Affimed Therapeutics has scored 15.5 million euros ($20.1 million) more in venture cash for clinical trials of its drugs that hit two targets with one antibody to kill cancer. The Heidelberg, Germany-based biotech revealed today that its Series D round won support from repeat backers, including Aeris Capital, BioMedInvest, LSP Life Sciences Partners, Novo Nordisk ($NVO) and Orbimed.
The company, a spinoff of the German Cancer Research Centre in Heidelberg, says that its clinical pipeline features two antibody drugs. The lead candidate, AFM13, homes in on a pair of targets to trigger immune attacks on tumors, and results from a Phase I study of the antibody as a treatment for Hodgkin's lymphoma are expected in December. And the company's candidate called AFM11, which seeks out two different targets to spur immune reactions, is expected to hit the clinic next year.
Affimed, which develops antibodies against cancer and anti-inflammatory ailments, specializes in double-target or "bispecific" antibodies that zero in on molecules on the surface of cancer and immune cells to activate the body's own defenses against diseases. The company's so-called "TandAbs" are among a number of multi-functional antibodies from biotech companies to improve treatment of diseases, particularly cancer. Some of its rivals in the bispecific antibody arena include the U.S. biotech MacroGenics, Germany's Micromet (acquired by Amgen ($AMGN) this year) and Denmark's Genmab, among others. Those contenders have attracted pharma partnerships or, in the case of Micromet, a buyout deal, based on their antibody platforms.

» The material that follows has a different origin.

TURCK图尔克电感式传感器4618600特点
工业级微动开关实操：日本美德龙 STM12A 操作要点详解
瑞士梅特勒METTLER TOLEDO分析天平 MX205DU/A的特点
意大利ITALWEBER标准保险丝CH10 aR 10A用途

At Affimed, the focus has been on trialing its next-generation biologics in humans after years of discovery and preclinical work. Dr. Adi Hoess, CEO of Affimed, said in a statement: "AFM11 and AFM13 represent real opportunities to generate highly potent medicines for patients with severe malignancies and furthermore could create substantial value for investors. The closing of our Series D financing will allow us to further advance our programs and to generate important clinical data."